> **Instructions for the task**: Copy out all lines from the entries below in which "TERMURAH" occurs.

> **Recorded information**:

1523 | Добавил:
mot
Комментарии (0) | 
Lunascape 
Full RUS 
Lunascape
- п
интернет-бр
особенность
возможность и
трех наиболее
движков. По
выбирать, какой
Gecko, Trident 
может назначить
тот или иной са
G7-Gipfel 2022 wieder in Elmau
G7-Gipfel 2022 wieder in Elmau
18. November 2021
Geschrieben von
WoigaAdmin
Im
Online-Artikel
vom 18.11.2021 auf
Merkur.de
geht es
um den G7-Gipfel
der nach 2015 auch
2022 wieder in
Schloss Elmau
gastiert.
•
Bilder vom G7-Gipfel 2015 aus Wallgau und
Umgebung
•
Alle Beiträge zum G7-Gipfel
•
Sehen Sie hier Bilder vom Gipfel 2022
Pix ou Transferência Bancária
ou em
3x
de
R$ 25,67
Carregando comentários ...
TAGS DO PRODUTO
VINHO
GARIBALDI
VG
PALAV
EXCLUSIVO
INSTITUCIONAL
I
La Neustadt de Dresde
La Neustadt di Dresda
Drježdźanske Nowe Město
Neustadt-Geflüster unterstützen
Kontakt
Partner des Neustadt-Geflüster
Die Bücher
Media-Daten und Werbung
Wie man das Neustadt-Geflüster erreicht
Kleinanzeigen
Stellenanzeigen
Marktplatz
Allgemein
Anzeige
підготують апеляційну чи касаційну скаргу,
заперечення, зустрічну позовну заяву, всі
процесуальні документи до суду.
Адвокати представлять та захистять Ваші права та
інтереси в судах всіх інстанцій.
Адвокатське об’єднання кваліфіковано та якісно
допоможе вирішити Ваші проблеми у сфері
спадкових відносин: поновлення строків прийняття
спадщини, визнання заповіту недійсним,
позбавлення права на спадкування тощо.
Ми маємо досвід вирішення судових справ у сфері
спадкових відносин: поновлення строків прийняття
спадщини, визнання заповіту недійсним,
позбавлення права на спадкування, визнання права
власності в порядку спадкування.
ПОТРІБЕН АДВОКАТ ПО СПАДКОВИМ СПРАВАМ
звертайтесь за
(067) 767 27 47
* * *
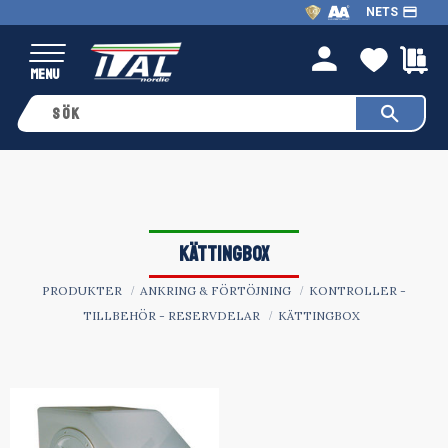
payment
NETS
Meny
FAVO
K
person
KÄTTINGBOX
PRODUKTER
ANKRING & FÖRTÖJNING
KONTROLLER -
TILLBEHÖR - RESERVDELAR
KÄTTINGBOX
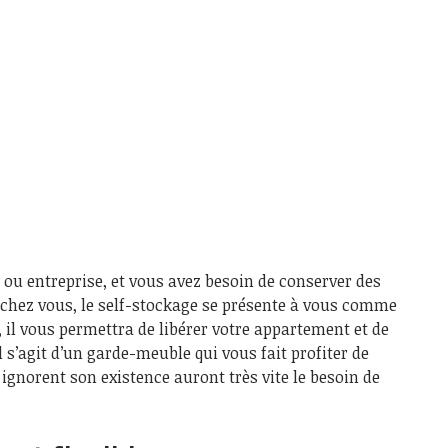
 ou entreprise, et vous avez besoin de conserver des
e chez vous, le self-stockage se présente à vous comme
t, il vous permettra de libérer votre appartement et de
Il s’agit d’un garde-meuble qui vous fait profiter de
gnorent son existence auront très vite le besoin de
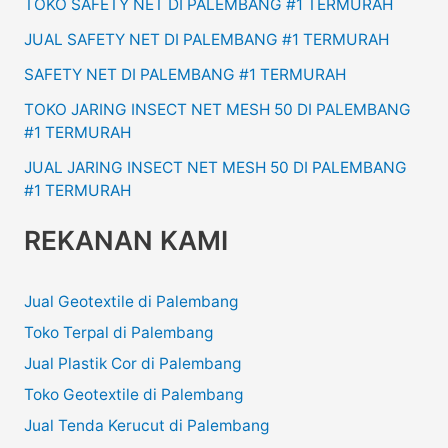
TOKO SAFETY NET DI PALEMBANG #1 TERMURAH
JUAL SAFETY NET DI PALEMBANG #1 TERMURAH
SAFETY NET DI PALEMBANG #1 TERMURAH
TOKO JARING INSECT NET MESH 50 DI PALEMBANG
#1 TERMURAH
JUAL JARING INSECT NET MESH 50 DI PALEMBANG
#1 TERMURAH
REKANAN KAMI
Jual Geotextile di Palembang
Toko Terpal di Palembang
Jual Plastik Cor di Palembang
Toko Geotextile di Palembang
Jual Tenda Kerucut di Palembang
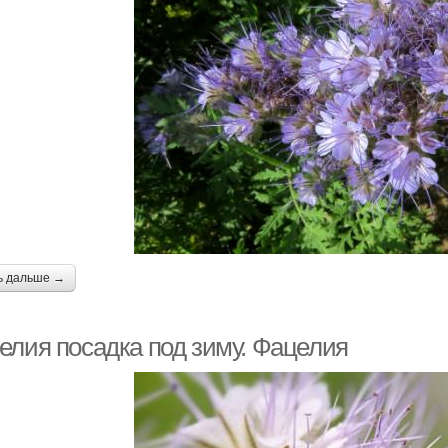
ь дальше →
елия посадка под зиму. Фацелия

> **Task output**:
TOKO SAFETY NET DI PALEMBANG #1 TERMURAH
JUAL SAFETY NET DI PALEMBANG #1 TERMURAH
SAFETY NET DI PALEMBANG #1 TERMURAH
#1 TERMURAH
#1 TERMURAH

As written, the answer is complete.